Namun, kebahagiaan Mamang bermain bersama mereka mesti usai. Sebab, ia mesti mengikuti ayahnya yang pindah tugas.
Belum tiga tahun berdinas di Tanjungselor, Soemarno dipindahkan tugasnya. Kali ini dia ditempatkan di Kuala Kapuas, sisi selatan Kalimantan. Bersama Armistiani dan Mamang juga Sri Soesilo, Soemarno memulai kehidupan baru lagi si sana.
Namun belum setahun kehidupan baru itu mereka jalankan, tentara Jepang mendarat di Kalimantan. Suasana pun berubah total. Di Kalimantan, tentara Jepang membunuh banyak orang terpelajar. Sebagai pegawai sipil Belanda, tentu keamanan Soemarno terancam. Maka ketika ada kesempatan pulang ke Jawa, Soemarno tak menyia-nyiakannya.

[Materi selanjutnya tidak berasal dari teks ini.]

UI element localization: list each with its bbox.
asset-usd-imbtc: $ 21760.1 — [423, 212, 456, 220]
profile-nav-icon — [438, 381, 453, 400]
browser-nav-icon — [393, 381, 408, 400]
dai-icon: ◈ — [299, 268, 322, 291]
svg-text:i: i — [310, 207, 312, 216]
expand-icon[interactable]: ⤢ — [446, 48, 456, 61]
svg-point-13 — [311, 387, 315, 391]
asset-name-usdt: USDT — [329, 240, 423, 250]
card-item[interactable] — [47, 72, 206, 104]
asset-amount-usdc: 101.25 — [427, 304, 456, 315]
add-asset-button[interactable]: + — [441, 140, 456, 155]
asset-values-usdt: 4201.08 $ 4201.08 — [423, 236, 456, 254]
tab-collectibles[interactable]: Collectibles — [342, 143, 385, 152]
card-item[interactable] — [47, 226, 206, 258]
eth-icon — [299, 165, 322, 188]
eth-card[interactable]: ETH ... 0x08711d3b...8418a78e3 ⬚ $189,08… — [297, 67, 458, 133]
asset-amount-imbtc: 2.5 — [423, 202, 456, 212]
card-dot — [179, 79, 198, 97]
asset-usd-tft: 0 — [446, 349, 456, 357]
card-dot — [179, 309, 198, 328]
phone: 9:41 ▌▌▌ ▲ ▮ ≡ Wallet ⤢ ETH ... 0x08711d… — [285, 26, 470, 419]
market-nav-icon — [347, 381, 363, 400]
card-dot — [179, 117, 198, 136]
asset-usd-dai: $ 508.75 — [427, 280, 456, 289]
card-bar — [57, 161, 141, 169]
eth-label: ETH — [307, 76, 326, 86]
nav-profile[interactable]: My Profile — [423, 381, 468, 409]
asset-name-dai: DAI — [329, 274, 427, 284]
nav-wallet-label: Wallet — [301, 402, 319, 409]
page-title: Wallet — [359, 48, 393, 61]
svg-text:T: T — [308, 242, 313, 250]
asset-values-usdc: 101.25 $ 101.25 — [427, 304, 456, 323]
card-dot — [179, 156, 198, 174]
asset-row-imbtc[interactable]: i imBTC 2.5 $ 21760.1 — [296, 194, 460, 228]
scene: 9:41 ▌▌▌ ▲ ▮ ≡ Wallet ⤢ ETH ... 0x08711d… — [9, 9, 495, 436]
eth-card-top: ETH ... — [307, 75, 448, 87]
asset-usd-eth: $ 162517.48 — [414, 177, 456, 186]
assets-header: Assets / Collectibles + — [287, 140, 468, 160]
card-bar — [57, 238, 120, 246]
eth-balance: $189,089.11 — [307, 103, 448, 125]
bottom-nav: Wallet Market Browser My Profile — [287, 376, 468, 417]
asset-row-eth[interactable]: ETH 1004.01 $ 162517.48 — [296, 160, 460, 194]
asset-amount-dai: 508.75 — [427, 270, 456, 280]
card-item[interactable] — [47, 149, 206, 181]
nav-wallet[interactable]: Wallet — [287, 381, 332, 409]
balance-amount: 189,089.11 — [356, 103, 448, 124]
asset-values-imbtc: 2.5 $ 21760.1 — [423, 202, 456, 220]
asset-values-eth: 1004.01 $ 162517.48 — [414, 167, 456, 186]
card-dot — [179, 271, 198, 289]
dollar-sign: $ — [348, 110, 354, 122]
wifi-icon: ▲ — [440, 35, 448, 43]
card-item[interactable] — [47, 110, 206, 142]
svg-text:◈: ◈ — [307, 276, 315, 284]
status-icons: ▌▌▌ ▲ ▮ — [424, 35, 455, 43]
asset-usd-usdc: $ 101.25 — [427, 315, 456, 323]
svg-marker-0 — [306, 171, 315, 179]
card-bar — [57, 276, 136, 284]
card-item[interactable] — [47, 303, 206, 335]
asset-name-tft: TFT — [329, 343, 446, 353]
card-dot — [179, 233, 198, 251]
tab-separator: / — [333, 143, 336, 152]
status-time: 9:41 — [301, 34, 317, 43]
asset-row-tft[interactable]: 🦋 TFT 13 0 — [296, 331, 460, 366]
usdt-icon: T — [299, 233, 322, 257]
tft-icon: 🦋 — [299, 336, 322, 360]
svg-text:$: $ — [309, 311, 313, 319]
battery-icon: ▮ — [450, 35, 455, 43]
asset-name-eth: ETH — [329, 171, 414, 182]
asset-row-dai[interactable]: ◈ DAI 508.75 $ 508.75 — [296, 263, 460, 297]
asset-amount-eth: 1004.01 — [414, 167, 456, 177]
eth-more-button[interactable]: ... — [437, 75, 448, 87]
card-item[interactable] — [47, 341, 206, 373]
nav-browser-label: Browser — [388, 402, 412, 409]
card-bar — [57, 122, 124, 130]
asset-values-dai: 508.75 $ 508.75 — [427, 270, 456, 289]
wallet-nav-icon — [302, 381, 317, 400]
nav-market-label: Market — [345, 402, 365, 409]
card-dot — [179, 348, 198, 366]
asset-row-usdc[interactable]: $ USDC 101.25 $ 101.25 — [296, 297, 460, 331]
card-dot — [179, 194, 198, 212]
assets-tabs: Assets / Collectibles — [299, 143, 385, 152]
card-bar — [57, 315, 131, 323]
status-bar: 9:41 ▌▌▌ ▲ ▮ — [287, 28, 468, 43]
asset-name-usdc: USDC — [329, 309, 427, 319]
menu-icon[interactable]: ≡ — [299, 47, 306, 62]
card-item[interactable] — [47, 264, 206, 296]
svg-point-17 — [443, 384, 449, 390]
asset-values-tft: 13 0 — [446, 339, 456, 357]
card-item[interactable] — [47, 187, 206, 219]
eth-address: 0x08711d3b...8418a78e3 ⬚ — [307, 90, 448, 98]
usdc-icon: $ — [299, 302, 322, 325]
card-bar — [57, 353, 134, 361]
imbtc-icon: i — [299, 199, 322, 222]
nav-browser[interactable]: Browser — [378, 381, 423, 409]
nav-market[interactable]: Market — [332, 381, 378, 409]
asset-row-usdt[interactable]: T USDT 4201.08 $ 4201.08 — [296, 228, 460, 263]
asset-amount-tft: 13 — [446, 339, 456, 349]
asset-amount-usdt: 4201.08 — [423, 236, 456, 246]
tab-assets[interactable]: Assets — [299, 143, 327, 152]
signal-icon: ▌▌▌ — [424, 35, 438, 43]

Dia bawa anak-istri kembali ke Jawa.
Lagi-lagi, Soemarno dan keluarga kecilnya harus mengalami masa perang tak lama setelah kembali ke Jawa. Revolusi kemerdekaan Indonesia berkecamuk menyusul kekalahan tentara Jepang. Soemarno berada di sekitar Malang ketika itu. Dia telah menjadi dokter tentara antara 1945-1949 dengan pangkat mayor atau letnan kolonel. Namun perang membuat Mamang harus tinggal di rumahsakit tentara demi keamanan.
Mamang tentu bertumbuh dewasa. Namun dia tidak meniru apa yang dilakukan Soemarno, sebagai dokter dan belakangan pejabat pemerintahan (menteri dalam negeri dan gubernur DKI). Selulus SMA, Mamang sejatinya ingin menjadi penerbang namun gagal. Setelahnya, dia bekerja di bidang pelayaran.

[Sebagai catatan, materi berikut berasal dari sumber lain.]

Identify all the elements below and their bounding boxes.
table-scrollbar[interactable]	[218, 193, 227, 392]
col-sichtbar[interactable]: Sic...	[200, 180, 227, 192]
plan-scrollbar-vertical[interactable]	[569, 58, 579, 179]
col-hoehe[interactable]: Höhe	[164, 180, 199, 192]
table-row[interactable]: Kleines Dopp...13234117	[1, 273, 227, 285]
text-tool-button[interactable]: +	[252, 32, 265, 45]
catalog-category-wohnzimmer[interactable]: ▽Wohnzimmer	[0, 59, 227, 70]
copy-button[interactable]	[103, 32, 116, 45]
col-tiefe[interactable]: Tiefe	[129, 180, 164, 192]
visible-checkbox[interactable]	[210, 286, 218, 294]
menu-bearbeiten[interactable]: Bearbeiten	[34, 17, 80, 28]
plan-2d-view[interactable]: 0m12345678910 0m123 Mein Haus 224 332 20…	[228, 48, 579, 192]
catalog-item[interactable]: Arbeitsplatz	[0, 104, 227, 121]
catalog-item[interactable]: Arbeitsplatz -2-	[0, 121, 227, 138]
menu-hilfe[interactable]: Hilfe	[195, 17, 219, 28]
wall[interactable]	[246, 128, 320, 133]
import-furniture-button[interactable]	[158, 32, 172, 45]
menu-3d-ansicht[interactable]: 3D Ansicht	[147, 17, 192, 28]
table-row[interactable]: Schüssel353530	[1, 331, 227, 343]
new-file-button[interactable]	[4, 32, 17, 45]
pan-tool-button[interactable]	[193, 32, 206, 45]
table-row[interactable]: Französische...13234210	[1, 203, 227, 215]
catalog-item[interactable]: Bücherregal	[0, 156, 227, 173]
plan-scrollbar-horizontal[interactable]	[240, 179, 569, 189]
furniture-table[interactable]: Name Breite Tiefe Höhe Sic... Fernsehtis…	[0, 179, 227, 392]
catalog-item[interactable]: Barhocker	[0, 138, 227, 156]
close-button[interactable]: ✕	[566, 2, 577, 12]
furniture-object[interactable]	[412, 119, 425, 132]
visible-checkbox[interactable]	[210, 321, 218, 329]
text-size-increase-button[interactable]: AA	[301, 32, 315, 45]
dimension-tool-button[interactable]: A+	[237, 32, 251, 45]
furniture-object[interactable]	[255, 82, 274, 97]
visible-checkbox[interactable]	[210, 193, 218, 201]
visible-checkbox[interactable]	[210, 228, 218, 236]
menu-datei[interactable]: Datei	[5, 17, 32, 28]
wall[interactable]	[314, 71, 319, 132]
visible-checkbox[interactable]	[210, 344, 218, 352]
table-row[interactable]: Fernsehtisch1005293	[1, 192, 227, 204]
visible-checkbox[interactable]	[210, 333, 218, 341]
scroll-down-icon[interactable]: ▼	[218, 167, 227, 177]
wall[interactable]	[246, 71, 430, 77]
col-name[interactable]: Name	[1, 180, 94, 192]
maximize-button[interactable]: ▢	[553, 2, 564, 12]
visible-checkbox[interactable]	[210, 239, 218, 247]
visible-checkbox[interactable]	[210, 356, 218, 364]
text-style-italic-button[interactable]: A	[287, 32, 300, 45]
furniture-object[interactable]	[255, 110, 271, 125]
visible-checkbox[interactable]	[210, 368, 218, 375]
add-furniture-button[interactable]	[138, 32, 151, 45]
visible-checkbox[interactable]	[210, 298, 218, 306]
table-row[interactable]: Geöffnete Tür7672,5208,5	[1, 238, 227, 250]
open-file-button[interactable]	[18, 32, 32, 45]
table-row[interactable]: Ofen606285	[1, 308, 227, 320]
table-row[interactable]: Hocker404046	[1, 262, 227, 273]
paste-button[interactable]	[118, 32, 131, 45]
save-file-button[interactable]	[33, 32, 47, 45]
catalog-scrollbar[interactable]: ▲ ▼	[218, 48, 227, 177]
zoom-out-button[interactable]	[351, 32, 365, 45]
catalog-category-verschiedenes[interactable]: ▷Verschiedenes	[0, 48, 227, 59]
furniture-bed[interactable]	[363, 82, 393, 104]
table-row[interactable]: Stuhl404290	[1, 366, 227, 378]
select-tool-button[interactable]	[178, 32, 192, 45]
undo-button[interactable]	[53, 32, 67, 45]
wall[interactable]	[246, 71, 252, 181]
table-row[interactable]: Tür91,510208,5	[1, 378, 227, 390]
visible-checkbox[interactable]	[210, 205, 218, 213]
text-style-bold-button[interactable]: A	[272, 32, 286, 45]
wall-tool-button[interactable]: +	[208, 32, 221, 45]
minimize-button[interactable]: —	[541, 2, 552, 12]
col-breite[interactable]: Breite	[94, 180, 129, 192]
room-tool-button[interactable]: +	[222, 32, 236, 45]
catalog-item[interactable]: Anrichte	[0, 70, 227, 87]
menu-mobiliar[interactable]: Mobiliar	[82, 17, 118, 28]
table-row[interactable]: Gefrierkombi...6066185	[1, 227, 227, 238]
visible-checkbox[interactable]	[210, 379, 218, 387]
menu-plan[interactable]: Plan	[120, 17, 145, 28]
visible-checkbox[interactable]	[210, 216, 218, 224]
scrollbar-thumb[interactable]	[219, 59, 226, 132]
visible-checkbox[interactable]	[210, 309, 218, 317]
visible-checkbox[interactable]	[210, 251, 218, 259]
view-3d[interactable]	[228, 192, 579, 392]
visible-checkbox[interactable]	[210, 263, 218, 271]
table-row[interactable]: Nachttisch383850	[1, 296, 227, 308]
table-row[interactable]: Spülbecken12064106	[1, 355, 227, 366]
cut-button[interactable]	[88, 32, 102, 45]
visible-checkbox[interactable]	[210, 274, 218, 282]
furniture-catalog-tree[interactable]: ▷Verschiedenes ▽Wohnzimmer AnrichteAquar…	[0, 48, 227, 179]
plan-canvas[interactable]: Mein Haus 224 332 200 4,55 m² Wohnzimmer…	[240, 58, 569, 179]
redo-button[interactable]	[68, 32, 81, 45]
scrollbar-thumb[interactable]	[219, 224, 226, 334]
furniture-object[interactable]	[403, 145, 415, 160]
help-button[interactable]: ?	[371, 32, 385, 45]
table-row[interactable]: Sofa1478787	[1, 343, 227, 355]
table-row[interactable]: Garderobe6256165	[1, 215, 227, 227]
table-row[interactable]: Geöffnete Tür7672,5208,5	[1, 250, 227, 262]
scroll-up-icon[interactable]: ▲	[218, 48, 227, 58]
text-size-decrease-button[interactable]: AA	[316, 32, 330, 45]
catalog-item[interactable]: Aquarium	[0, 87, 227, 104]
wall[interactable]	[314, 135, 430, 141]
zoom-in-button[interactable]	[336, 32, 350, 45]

Mamang yang bisa bernyanyi sejak usia 2,5 tahun itu belakangan tinggal di daerah Potlot, dekat Kalibata, Jakarta Selatan. Kawasan rumahnya itu kemudian dikenal sebagai tempat berproses bagi beberapa musisi pop Indonesia. Potlot adalah tempat kelahiran Slank, grup band yang didirikan putra-putra Mamang.
Sebagai sesepuh di Potlot, Mamang adalah sosok yang dihormati. The Sidharta’s, band proyekan yang didirikan Bimbim putranya, didedikasikan untuknya. Laki-laki ramah yang suka memakai ikat kepala ala Jawa Timur-an itu sejak dulu tidak takut anak-anaknya menjadi musisi. Bersama istrinya, Iffet Veceha, Mamang tak segan membantu anak-anaknya. Ketika dulu Slank terjebak narkoba, Mamang dan Iffet tak ragu mendampingi. Bahkan terhadap anggota Slank yang lain.

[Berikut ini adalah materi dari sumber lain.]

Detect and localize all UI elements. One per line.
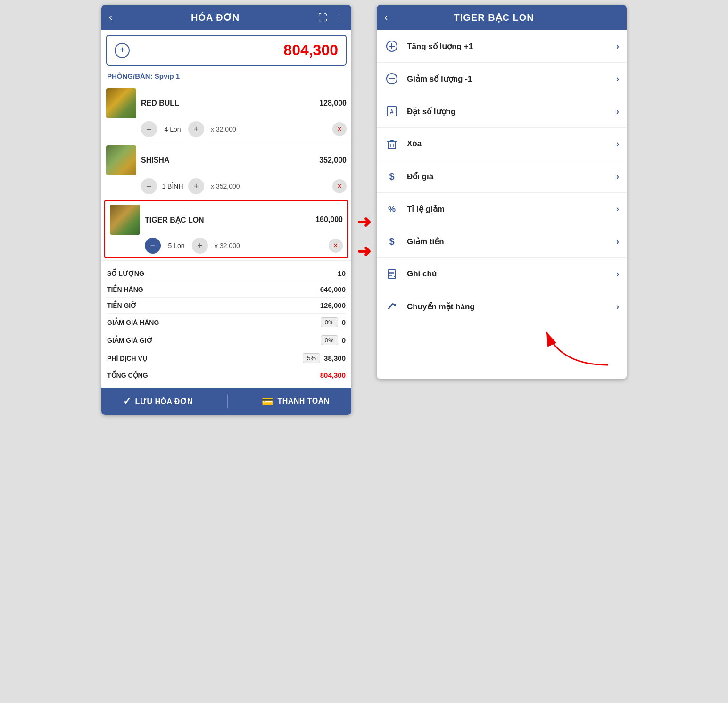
summary-row-discount-time: GIẢM GIÁ GIỜ 0% 0 xyxy=(107,331,346,349)
item-controls-tiger: − 5 Lon + x 32,000 × xyxy=(145,238,343,254)
left-screen: ‹ HÓA ĐƠN ⛶ ⋮ + 804,300 PHÒNG/BÀN: Spvip… xyxy=(101,5,351,415)
chevron-transfer: › xyxy=(616,302,619,312)
summary-label-service: PHÍ DỊCH VỤ xyxy=(107,355,147,362)
badge-discount-goods: 0% xyxy=(321,317,338,327)
menu-label-decrease: Giảm số lượng -1 xyxy=(407,74,609,84)
left-header-icons: ⛶ ⋮ xyxy=(318,12,344,23)
chevron-decrease: › xyxy=(616,74,619,84)
summary-label-time: TIỀN GIỜ xyxy=(107,302,137,309)
left-back-button[interactable]: ‹ xyxy=(109,11,112,24)
screens-container: ‹ HÓA ĐƠN ⛶ ⋮ + 804,300 PHÒNG/BÀN: Spvip… xyxy=(101,5,627,415)
menu-label-increase: Tăng số lượng +1 xyxy=(407,41,609,51)
transfer-icon xyxy=(384,299,399,314)
note-icon xyxy=(384,266,399,281)
menu-item-delete[interactable]: Xóa › xyxy=(377,128,627,160)
arrow-right-1: ➜ xyxy=(357,212,371,232)
item-top-tiger: TIGER BẠC LON 160,000 xyxy=(110,205,343,235)
summary-label-discount-time: GIẢM GIÁ GIỜ xyxy=(107,337,153,344)
right-header: ‹ TIGER BẠC LON xyxy=(377,5,627,30)
chevron-increase: › xyxy=(616,41,619,51)
increase-redbull[interactable]: + xyxy=(188,121,204,137)
svg-rect-7 xyxy=(388,142,396,149)
add-item-button[interactable]: + xyxy=(115,43,130,58)
qty-tiger: 5 Lon xyxy=(165,242,188,249)
decrease-shisha[interactable]: − xyxy=(141,178,157,194)
change-price-icon: $ xyxy=(384,169,399,184)
item-row-redbull: RED BULL 128,000 − 4 Lon + x 32,000 × xyxy=(101,84,351,141)
total-bar: + 804,300 xyxy=(106,35,347,66)
summary-value-time: 126,000 xyxy=(320,301,346,309)
right-back-button[interactable]: ‹ xyxy=(384,11,388,24)
chevron-discount-rate: › xyxy=(616,204,619,214)
discount-rate-icon: % xyxy=(384,201,399,216)
menu-item-transfer[interactable]: Chuyển mặt hàng › xyxy=(377,290,627,323)
summary-value-total: 804,300 xyxy=(320,371,346,379)
delete-redbull[interactable]: × xyxy=(332,122,347,136)
menu-list: Tăng số lượng +1 › Giảm số lượng -1 › xyxy=(377,30,627,323)
pay-button[interactable]: 💳 THANH TOÁN xyxy=(262,396,330,407)
item-top-redbull: RED BULL 128,000 xyxy=(106,88,347,118)
menu-item-increase[interactable]: Tăng số lượng +1 › xyxy=(377,30,627,63)
increase-icon xyxy=(384,39,399,54)
menu-label-set-qty: Đặt số lượng xyxy=(407,107,609,116)
chevron-note: › xyxy=(616,269,619,279)
more-icon[interactable]: ⋮ xyxy=(334,12,344,23)
save-icon: ✓ xyxy=(123,396,132,407)
item-name-redbull: RED BULL xyxy=(141,99,314,108)
item-image-tiger xyxy=(110,205,140,235)
chevron-set-qty: › xyxy=(616,107,619,116)
svg-text:#: # xyxy=(390,108,394,115)
svg-text:$: $ xyxy=(389,171,394,182)
delete-shisha[interactable]: × xyxy=(332,179,347,193)
decrease-redbull[interactable]: − xyxy=(141,121,157,137)
menu-item-discount-rate[interactable]: % Tỉ lệ giảm › xyxy=(377,193,627,225)
arrow-right-2: ➜ xyxy=(357,241,371,261)
arrows-container: ➜ ➜ xyxy=(357,5,371,261)
menu-item-change-price[interactable]: $ Đổi giá › xyxy=(377,160,627,193)
left-header: ‹ HÓA ĐƠN ⛶ ⋮ xyxy=(101,5,351,30)
delete-icon xyxy=(384,136,399,151)
summary-label-discount-goods: GIẢM GIÁ HÀNG xyxy=(107,319,159,326)
menu-item-decrease[interactable]: Giảm số lượng -1 › xyxy=(377,63,627,95)
left-footer: ✓ LƯU HÓA ĐƠN 💳 THANH TOÁN xyxy=(101,388,351,415)
summary-row-service: PHÍ DỊCH VỤ 5% 38,300 xyxy=(107,349,346,367)
set-qty-icon: # xyxy=(384,104,399,119)
items-list: RED BULL 128,000 − 4 Lon + x 32,000 × xyxy=(101,84,351,260)
item-name-shisha: SHISHA xyxy=(141,156,314,165)
summary-row-time: TIỀN GIỜ 126,000 xyxy=(107,298,346,314)
summary-mid-service: 5% 38,300 xyxy=(303,353,346,363)
left-header-title: HÓA ĐƠN xyxy=(191,12,240,23)
unit-price-tiger: x 32,000 xyxy=(215,242,240,249)
right-screen: ‹ TIGER BẠC LON Tăng số lượng +1 › xyxy=(377,5,627,379)
delete-tiger[interactable]: × xyxy=(329,239,343,253)
summary-value-discount-time: 0 xyxy=(342,336,346,344)
summary-mid-discount-goods: 0% 0 xyxy=(321,317,346,327)
summary-row-goods: TIỀN HÀNG 640,000 xyxy=(107,281,346,298)
summary-row-qty: SỐ LƯỢNG 10 xyxy=(107,265,346,281)
save-invoice-button[interactable]: ✓ LƯU HÓA ĐƠN xyxy=(123,396,193,407)
svg-text:%: % xyxy=(388,205,396,214)
decrease-icon xyxy=(384,71,399,86)
menu-item-note[interactable]: Ghi chú › xyxy=(377,258,627,290)
menu-item-discount-money[interactable]: $ Giảm tiền › xyxy=(377,225,627,258)
menu-item-set-qty[interactable]: # Đặt số lượng › xyxy=(377,95,627,128)
summary-value-goods: 640,000 xyxy=(320,285,346,293)
chevron-delete: › xyxy=(616,139,619,149)
summary-value-service: 38,300 xyxy=(324,354,346,362)
expand-icon[interactable]: ⛶ xyxy=(318,12,328,23)
summary-row-discount-goods: GIẢM GIÁ HÀNG 0% 0 xyxy=(107,314,346,331)
decrease-tiger[interactable]: − xyxy=(145,238,161,254)
plus-icon: + xyxy=(119,45,125,56)
summary-mid-discount-time: 0% 0 xyxy=(321,335,346,345)
right-header-title: TIGER BẠC LON xyxy=(454,12,534,23)
menu-label-discount-rate: Tỉ lệ giảm xyxy=(407,204,609,214)
item-name-tiger: TIGER BẠC LON xyxy=(145,215,311,224)
increase-shisha[interactable]: + xyxy=(188,178,204,194)
increase-tiger[interactable]: + xyxy=(192,238,208,254)
footer-divider xyxy=(227,394,228,408)
menu-label-note: Ghi chú xyxy=(407,269,609,279)
summary-label-total: TỔNG CỘNG xyxy=(107,372,148,379)
annotation-arrow xyxy=(532,323,617,370)
summary-label-goods: TIỀN HÀNG xyxy=(107,286,143,293)
total-amount: 804,300 xyxy=(283,41,338,59)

“Kita sebetulnya merangkul mereka. Kalau mereka keliling untuk konser-konser itu, Bunda sama aku selalu ikut. Kita ketok kamarnya. Pokoknya dirangkul,” ujar Sidharta Mangharudin setahun silam ketika ditemui Historia.
Mamang yang tutup usia pada 6 Maret 2024 lalu, bersama istrinya sukses menjaga anaknya. Slank akhirnya punya reputasi band bebas narkoba.